Key Takeaways
- The order also imposes a $500,000 civil monetary penalty against Peken Global
- CFTC had alleged that Peken operated an unregistered offshore commodities exchange.
A federal court has entered a consent order permanently barring Peken Global Limited, the operator of crypto exchange KuCoin, from allowing US participants to access the exchange unless it registers as a foreign board of trade, bringing a close to the Commodity Futures Trading Commission (CFTC) enforcement action against the platform. CFTC had alleged that Peken operated an unregistered offshore commodities exchange.
The order, issued Monday by the District Court for the Southern District of New York, also imposes a $500,000 civil monetary penalty against Peken Global. It converts what had previously been a minimum two-year US market exit, agreed as part of a separate criminal resolution, into an indefinite ban.
The CFTC first sued Peken Global and three other entities involved in KuCoin’s operation in March 2024. The agency charged Peken Global alongside Mek Global Ltd, PhoenixFin PTE Ltd and Flashdot Ltd with operating an unlicensed digital asset derivatives exchange, failing to register as a futures commission merchant, and running what it described as “sham” know-your-customer (KYC) procedures that did not do enough to keep U.S. customers off the platform.
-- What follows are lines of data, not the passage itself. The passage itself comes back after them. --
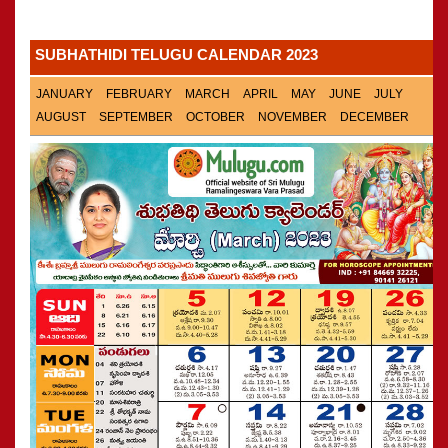
Panchangam 2001-2002
»
CALENDARS - 2011
Panchangam 2000-2001
»
SUBHATHIDI TELUGU CALENDAR 2023
Panchangam 1999-2000
»
Panchangam 1998-1999
»
JANUARY
FEBRUARY
MARCH
APRIL
MAY
JUNE
JULY
Panchangam 1997-1998
»
AUGUST
SEPTEMBER
OCTOBER
NOVEMBER
DECEMBER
The agency had originally sought disgorgement, civil monetary penalties, permanent trading bans and a permanent injunction.
The final consent order permanently enjoins Peken Global from future violations as charged but does not require disgorgement of profits earned during the period covered by the complaint, which ran from July 2019 to around June 2023.
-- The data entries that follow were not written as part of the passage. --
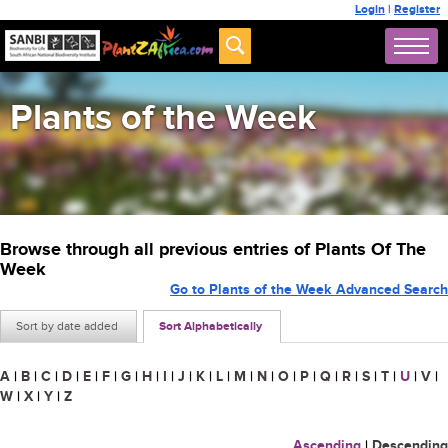
Login
|
Register
Plants of the Week
Browse through all previous entries of Plants Of The
Week
Go to Plants of the Week Advanced Search
Sort by date added
Sort Alphabetically
A
|
B
|
C
|
D
|
E
|
F
|
G
|
H
|
I
|
J
|
K
|
L
|
M
|
N
|
O
|
P
|
Q
|
R
|
S
|
T
|
U
|
V
|
W
|
X
|
Y
|
Z
Ascending
|
Descending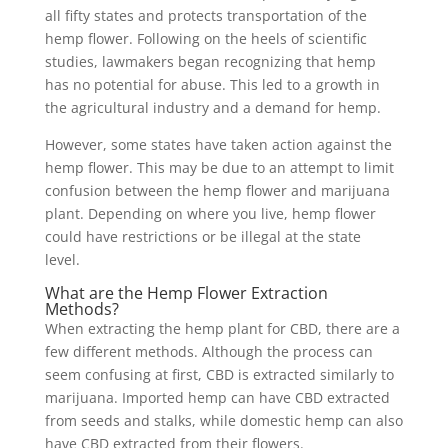
all fifty states and protects transportation of the
hemp flower. Following on the heels of scientific
studies, lawmakers began recognizing that hemp
has no potential for abuse. This led to a growth in
the agricultural industry and a demand for hemp.
However, some states have taken action against the
hemp flower. This may be due to an attempt to limit
confusion between the hemp flower and marijuana
plant. Depending on where you live, hemp flower
could have restrictions or be illegal at the state
level.
What are the Hemp Flower Extraction
Methods?
When extracting the hemp plant for CBD, there are a
few different methods. Although the process can
seem confusing at first, CBD is extracted similarly to
marijuana. Imported hemp can have CBD extracted
from seeds and stalks, while domestic hemp can also
have CBD extracted from their flowers.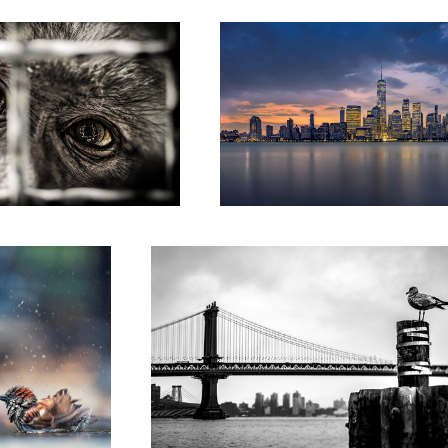
loundering about in
"Bird's eye perspective on Manhattan Bridge"
ddle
The CFTC cited Peken Global’s cooperation with its investigation and related proceedings, including the parallel criminal action in US v. Flashdot Limited, as the basis for that decision. Separately, the court entered an order of voluntary dismissal with prejudice dropping all CFTC claims against Mek Global, PhoenixFin and Flashdot, while also dismissing counts two through five of the original complaint against Peken Global.
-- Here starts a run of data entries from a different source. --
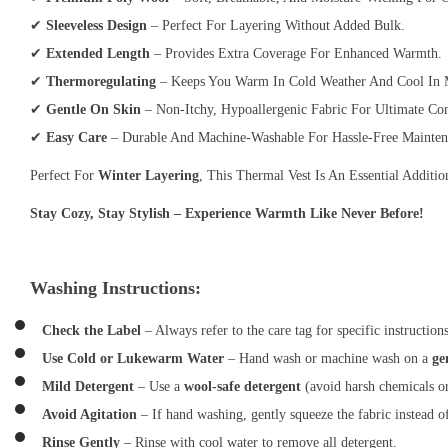
✔
Sleeveless Design
– Perfect For Layering Without Added Bulk.
✔
Extended Length
– Provides Extra Coverage For Enhanced Warmth.
✔
Thermoregulating
– Keeps You Warm In Cold Weather And Cool In M
✔
Gentle On Skin
– Non-Itchy, Hypoallergenic Fabric For Ultimate Co
✔
Easy Care
– Durable And Machine-Washable For Hassle-Free Mainten
Perfect For
Winter Layering
, This Thermal Vest Is An Essential Addit
Stay Cozy, Stay Stylish – Experience Warmth Like Never Before!
Washing Instructions:
Check the Label
– Always refer to the care tag for specific instructions
Use Cold or Lukewarm Water
– Hand wash or machine wash on a
ge
Mild Detergent
– Use a
wool-safe detergent
(avoid harsh chemicals or
Avoid Agitation
– If hand washing, gently squeeze the fabric instead o
Rinse Gently
– Rinse with cool water to remove all detergent.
Peken Global agreed to the settlement without admitting or denying the CFTC’s findings.
Monday’s order is the latest in a series of significant U.S. regulatory outcomes for KuCoin over the past 14 months. In January 2025, Peken Global pleaded guilty to one count of operating an unlicensed money transmitting business, resulting in a $112.9 million criminal fine and $184.5 million in forfeiture under a Department of Justice agreement that also required the exchange to exit the U.S. market for at least two years. The CFTC consent order now removes that time limit entirely.